Monday, April 29, 2024

 A Visit to Wildside

On the other side of the village of Buckland Monachorum in Devon, down the road from The Garden House is the garden created by their previous head gardener, Keith Wiley and his late wife Ros, Wildside.

Carved, literally, out of a sloping West Devon field. the garden has been contoured with hills and valleys, allowing a naturalistic planting scheme to be featured in a dramatic landscape.  Coupled with a wide range of plants, each chosen to fit the created terrain, and the result is a magical garden that I'm sorry not to have visited more often.  Hopefully, these few images will provide a flavour of the garden as it was on the 27th April 2024.  Click the images to embiggen.










Hopefully I'll find the time to return frequently during the year to see the garden as the season's unfold.

Tuesday, April 23, 2024

Adiantum venustum revisited

Back in 2011 I wrote a post in praise of the hardy maidenhair fern.  Given my interest in exotic / subtropical gardening in the UK, one of the questions I always ask myself is why none of the exotic gardens on YouTube never seem to feature this plant.

It's tough, reliably hardy, great for shady spots and has a grace and delicacy that lends itself to producing a carpet of foliage under shrubs and tall perennials on any moist but well drained soil, acid, neutral and even alkaline.  After 18 years of spreading growth it's certainly shown it's worth in my front garden where I grow it under Camellia x williamsii 'St Ewe', Pieris 'Flaming Silver' and Acer 'Bloodgood'




It could amost be called invasive if it wasn't such a gently slow spread by rhizomes, easily controlled by removal of clumps during early spring or late autumn.  It is, I admit, semi deciduous.  The old fronds can get very tatty by winter's end but come the spring and bronze fronded regowth it soon recovers to produce carpets like green waves across my mini woodland floor.

I still haven't found an answer to my original question.  Perhaps the sight of these images might spur greater adoption of this lovely plant

Tuesday, April 16, 2024

Painted Persicarias

They're tough, hardy perennials that erupt early from winter dormancy.  When they flower later in the year the little white flowers are nothing to write home about.  The frequently need cutting back, both at 'Chelsea chop' time and again later in the year.  They can even be invasive in good conditions.  So why are they a mainstay of many an exotic garden?

Because of the foliage.

Persicaria microcephala 'Purple Fantasy'

One of the features of sub-tropical and tropical gardens is the use of bright foliage as underplanting to the specimen plants.  In cold, wet and windy UK we can't grow the range of colourful foliage plants available in warmer climates but we can grow plants like 'Purple Fantasy', 'Red Dragon' and 'Silver Dragon' to add that tropical looking sparkle to even mundane plantings.
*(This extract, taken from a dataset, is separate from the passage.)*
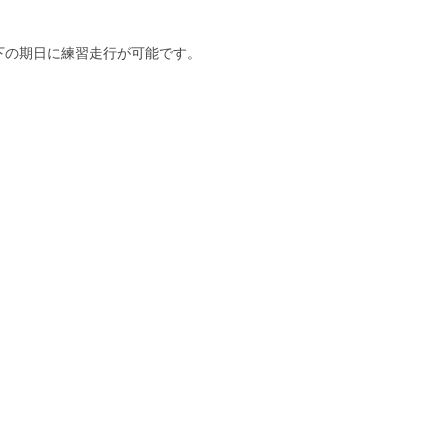
下の期日に練習走行が可能です。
Persicaria microcephala 'Silver Dragon'

Persicaria microcephala 'Red Dragon'

All three carry the characteristic V shaped leaf bar of P.microcephala but the expression is different enough to make them equally desirable.

P. virginiana also offers a couple of painted leaf forms.  'Painter's Palette' is similar to 'Compton's Form' in the V bar is more diffuse and spread as blotches across the individual leaves.  These emerge later in spring than the P. microcephala varieties but soom cover theground with pretty leaves.

Persicaria virgata 'Compton's Form'

So, if you're looking for a tough, hardy, ground covering filler plant under more exotic specimens you can't go too wrong with any or all of these painted Persicarias.


Saturday, April 6, 2024

Musa basjoo flowering

I speculated at the beginning of March that my 'hardy' banana, Musa basjoo, might flower this year.  I was right.  Almost immediately after posting that I noticed a fat bud begin to emerge from the top of one of the pseudostems.  A little to my surprise it wasn't the tallest or the thickest of them.  Upright at first...


...the bud stem elongates and the fat bud droops below the horizontal.  Unfortunately for the display the wind has played havoc with the unfurling leaves of the banana and the opening bud now sits among the wreckage.


The bud then opens to reveal the flowers, clustered at the base of the bracts.  .


Each pair of bracts will open in turn to reveal another set of flowers as the season progresses.  I may even get small bananas forming though these are not edible.

I've grown Musa basjoo for many years but this is the first flowering.  With luck and more mild winters it won't be the last.